Given how expensive health insurance premiums are in Switzerland, you may be tempted to suspend your policy while you are abroad. Is this possible?

Reader question: Can I put my Swiss health insurance on hold if I'm abroad?

Unlike the obligatory car insurance, which you can suspend temporarily by depositing your registration plates at the local motor vehicles office, rules pertaining to health insurance are much stricter.

As the Federal Office of Public Health explains it, “If you leave the country for a certain period to travel or study but do not take up residence abroad, you are still required to have [health] insurance in Switzerland”.

In other words, as long as you are a registered resident of Switzerland, regardless of your nationality or passport, you must keep your compulsory Swiss health insurance and pay your premiums. While you do this, you also remain covered against most medical emergencies while you travel.

However, rules are less stringent for supplemental health plans which can, in some cases, be put on hold, depending on the insurance provider, according to Switzerland’s Moneyland consumer website.

The only exception allowed for suspending the health insurance coverage is during a military or civil protection service which lasts more than 60 consecutive days.

“During these periods, the risks of illness and accident are covered by military insurance. Your health insurance provider will refund your premiums”, according to FOPH.

Under what circumstances can you cancel your Swiss health insurance?
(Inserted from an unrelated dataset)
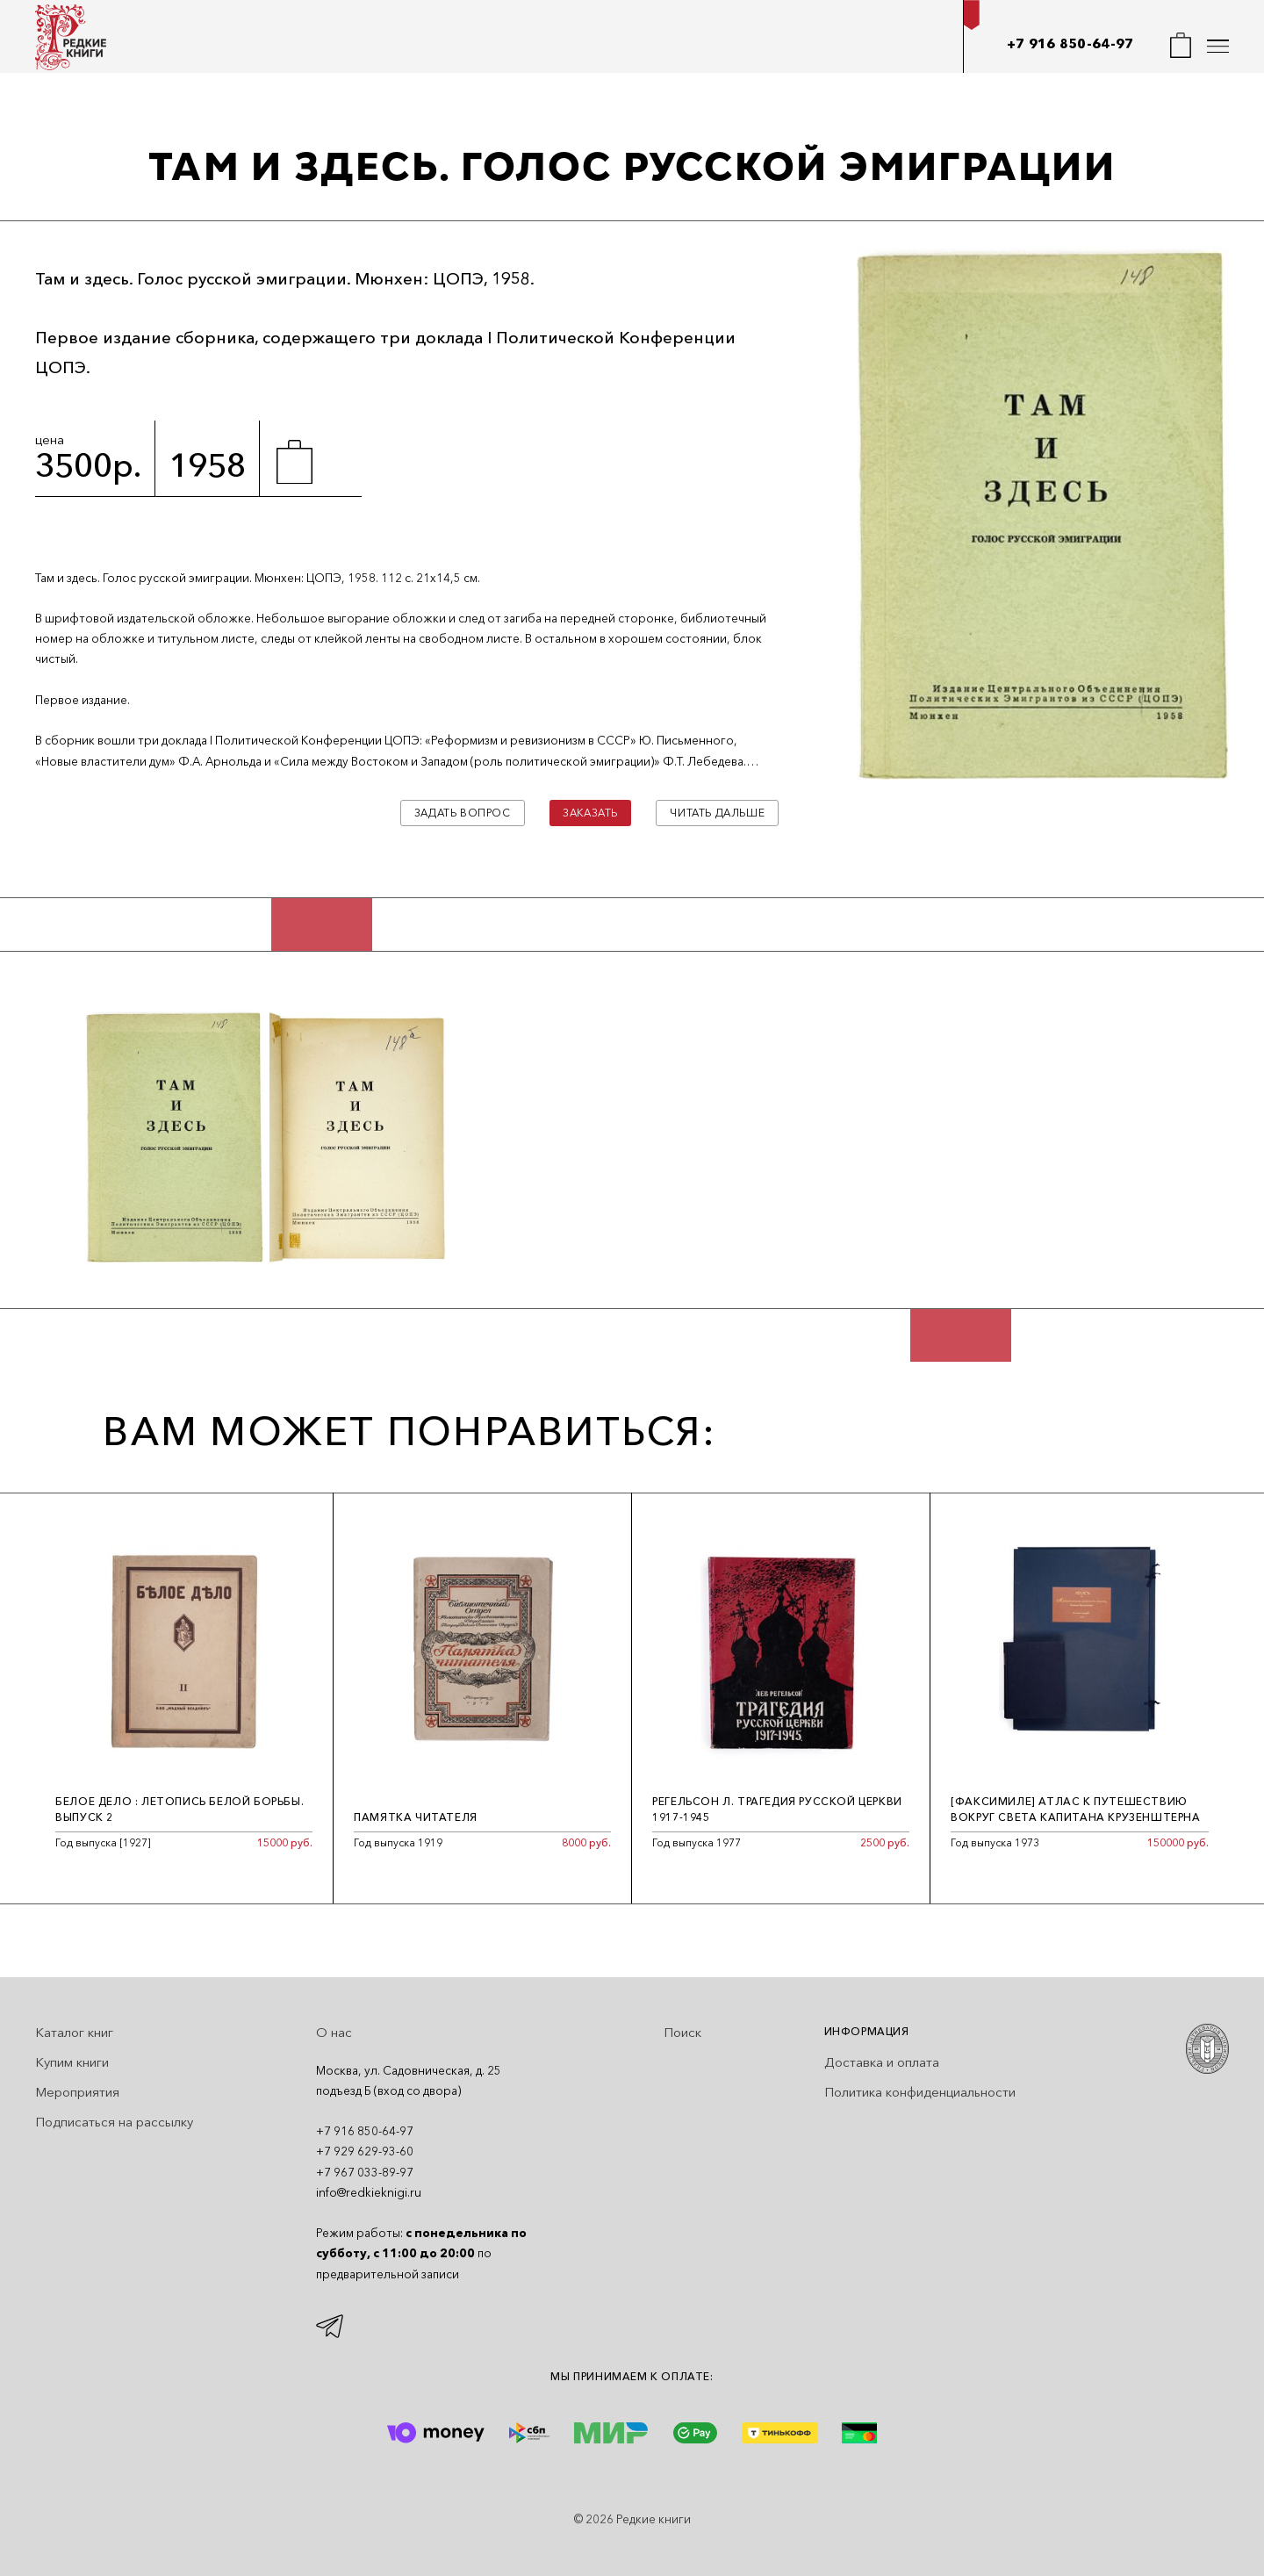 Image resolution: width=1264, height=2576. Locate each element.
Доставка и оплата (881, 2062)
Swiss law says you can cancel your insurance if you are moving abroad, either permanently for for a period exceeding three months.

If you do so, only claims for treatments given while you still lived in Switzerland will be paid by your insurance; any medical bills for treatment incurred after you officially leave will be denied.

These are the procedures for cancelling your compulsory health insurance if you leave the country under conditions mentioned above

To announce your departure abroad, you must send your insurance carrier a letter including your name, customer number or AVS/AHV number.

You must also include a certificate from your place of residence in Switzerland confirming that you have de-registered from your current address, as well as the date of your departure.

Note, however, that if your new destination is another Swiss community / canton, rather than a foreign country, your insurance can only be cancelled from the following calendar year and only if you present proof of having taken up a new policy with another company.

READ MORE: EXPLAINED: How to register your address in Switzerland

You can find out more information about this process here

If you suspend your health insurance for less than six years, you can reactivate it at a later date with the same company when you return to Switzerland.